Aberdeen’s Young: Why I am avoiding frontier markets

31 Mar

Hugh Young is steering clear of opportunities in frontier markets over fears of a repeat of the collapse seen in Vietnam in 2009.

Young, who is managing director of Aberdeen Asset Management’s Asia division and oversees £24bn in AUM, has not jumped on the frontier markets bandwagon because he sees them as too risky.

“Frontier markets are a popular marketing story, but the region can also be dangerous. Vietnam is a good example, everyone got excited, but the companies were dreadful. A lot of mone
y poured in and now the market has collapsed,” he said.

The Ho Chi Minh City Stock Exchange’s VN index peaked in February 2007 at 1,137, then bottomed out in February 2009 at 241. It is currently trading at around 454.

What happened in Vietnam has deterred Young from investing in other popular frontier markets, which are currently attracting investor attention.

“People are getting very excited about Burma, for example, despite the lack of access to it. There is one company – Yoma Engineering and Trading – the share price of which has increased fivefold. We were tempted, but we tend to buy the reality rather than what people promise. We prefer to wait to see if they do what they are saying.”

The only frontier market in which the manager invests is Sri Lanka, where he holds blue-chip Aitken Spence, DFCC Bank, the National Development Bank, and online supermarket Keells.

Young said Sri Lanka does not have the same risks as other frontier markets because it is home to both multinational and home-grown companies. Meanwhile, he favours Asian financials, although he has been avoiding major banks in China and Australia for some time, finding better opportunities in Singapore, the Philippines, Malaysia and India.
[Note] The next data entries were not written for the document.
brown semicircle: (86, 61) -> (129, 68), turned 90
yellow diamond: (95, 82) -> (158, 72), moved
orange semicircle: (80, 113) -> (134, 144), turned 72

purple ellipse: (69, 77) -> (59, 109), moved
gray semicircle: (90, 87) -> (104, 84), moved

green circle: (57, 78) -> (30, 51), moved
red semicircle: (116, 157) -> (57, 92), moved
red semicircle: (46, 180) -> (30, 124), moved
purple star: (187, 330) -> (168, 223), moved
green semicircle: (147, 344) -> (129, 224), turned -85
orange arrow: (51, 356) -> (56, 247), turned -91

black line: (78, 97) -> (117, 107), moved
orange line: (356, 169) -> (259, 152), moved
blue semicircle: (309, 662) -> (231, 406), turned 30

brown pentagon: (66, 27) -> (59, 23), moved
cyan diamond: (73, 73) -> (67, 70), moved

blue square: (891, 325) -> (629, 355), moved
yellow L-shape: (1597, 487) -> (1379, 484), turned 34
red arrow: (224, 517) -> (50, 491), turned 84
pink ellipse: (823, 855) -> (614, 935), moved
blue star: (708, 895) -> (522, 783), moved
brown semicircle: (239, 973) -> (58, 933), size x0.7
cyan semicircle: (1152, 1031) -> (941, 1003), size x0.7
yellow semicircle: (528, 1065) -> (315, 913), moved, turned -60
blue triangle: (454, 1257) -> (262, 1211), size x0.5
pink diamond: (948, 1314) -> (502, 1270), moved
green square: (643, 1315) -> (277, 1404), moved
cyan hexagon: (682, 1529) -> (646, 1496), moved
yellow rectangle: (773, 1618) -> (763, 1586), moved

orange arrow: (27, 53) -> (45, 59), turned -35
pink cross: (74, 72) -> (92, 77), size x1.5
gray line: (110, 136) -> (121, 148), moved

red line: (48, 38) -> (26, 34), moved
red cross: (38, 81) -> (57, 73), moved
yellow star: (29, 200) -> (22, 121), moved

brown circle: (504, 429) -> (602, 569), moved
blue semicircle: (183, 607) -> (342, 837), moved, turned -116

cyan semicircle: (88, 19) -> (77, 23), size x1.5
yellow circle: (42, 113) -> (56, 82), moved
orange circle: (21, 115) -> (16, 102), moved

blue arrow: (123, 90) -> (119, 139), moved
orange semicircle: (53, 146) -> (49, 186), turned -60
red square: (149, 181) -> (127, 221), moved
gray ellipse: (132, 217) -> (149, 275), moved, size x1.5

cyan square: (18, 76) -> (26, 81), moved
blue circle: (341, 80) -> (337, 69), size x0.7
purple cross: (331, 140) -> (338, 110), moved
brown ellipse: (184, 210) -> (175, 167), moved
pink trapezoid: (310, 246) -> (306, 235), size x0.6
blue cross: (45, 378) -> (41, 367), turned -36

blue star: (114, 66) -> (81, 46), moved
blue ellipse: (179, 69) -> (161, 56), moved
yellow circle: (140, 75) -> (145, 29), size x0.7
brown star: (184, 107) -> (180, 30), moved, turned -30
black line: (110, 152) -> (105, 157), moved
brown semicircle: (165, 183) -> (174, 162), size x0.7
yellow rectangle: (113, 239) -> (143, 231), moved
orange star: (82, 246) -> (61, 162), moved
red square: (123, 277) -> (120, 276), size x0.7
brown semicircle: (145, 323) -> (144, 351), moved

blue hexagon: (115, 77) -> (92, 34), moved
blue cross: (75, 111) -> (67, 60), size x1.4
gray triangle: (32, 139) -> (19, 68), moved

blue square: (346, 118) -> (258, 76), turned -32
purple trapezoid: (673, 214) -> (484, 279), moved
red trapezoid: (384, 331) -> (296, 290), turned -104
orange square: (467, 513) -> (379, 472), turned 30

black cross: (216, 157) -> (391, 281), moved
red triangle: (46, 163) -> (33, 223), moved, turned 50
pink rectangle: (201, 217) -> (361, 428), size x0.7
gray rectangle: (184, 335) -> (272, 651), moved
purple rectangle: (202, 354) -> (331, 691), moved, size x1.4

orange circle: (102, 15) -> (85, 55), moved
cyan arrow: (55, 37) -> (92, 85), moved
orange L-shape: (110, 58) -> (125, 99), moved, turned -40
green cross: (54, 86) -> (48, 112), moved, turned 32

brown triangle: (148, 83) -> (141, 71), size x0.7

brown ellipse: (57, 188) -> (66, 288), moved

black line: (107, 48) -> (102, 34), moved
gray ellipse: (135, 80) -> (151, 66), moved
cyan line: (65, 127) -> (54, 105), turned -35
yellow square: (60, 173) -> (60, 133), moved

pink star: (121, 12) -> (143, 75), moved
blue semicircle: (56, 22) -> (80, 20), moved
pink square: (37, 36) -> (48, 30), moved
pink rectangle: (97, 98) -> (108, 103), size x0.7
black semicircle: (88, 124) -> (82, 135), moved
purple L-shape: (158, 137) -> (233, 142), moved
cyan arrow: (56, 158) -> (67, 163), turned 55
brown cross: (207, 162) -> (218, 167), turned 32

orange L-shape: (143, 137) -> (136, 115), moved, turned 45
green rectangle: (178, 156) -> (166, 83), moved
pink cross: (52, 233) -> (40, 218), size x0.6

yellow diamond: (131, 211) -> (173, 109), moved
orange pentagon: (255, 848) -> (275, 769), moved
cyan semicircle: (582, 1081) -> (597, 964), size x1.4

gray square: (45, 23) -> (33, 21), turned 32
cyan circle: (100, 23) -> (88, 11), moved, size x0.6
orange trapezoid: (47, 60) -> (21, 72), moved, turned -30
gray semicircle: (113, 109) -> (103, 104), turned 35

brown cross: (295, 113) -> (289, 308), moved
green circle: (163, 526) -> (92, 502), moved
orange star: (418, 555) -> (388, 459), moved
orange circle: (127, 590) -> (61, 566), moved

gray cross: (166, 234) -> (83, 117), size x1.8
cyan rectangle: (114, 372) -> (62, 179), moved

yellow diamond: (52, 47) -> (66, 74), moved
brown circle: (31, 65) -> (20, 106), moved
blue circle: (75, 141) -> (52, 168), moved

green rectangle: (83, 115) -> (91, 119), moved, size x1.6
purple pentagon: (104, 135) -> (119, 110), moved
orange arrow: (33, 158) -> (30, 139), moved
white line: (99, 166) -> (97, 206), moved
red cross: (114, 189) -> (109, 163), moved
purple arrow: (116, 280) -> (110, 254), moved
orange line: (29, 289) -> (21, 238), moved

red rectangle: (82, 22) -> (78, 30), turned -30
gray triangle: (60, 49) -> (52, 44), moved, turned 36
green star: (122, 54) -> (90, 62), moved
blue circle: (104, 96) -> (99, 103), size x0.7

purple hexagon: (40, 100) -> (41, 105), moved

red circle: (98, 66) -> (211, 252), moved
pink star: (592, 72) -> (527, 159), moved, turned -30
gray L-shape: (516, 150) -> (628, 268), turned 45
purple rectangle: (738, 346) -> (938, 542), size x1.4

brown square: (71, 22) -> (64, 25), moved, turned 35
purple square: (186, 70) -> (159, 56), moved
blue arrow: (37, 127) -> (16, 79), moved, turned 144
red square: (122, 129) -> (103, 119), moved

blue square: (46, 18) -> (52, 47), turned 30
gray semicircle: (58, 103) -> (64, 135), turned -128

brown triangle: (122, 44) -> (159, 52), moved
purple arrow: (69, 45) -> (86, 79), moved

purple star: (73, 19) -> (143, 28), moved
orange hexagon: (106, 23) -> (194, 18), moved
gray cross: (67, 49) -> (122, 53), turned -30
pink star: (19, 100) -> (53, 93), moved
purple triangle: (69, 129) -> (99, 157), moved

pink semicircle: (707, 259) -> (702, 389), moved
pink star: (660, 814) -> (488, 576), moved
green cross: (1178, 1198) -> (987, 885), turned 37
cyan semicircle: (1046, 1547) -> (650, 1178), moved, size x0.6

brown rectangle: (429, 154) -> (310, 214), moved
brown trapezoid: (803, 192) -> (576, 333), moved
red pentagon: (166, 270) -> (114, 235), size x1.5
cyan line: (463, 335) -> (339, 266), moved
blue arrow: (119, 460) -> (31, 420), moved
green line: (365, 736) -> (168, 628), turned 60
“In this part of the world, banks are pretty much plain vanilla, just offering mortgages and credit cards. They do not do the daft things that banks do in the West. The tight regulatory environment put in place here eliminates the chance of them making the same mistakes,” he said.

Last year, Young reduced his exposure to cyclicals including consumer stocks, and bought into other areas, including HSBC, which he has bought back into for the first time in 15 years after the bank renewed its focus on Asia.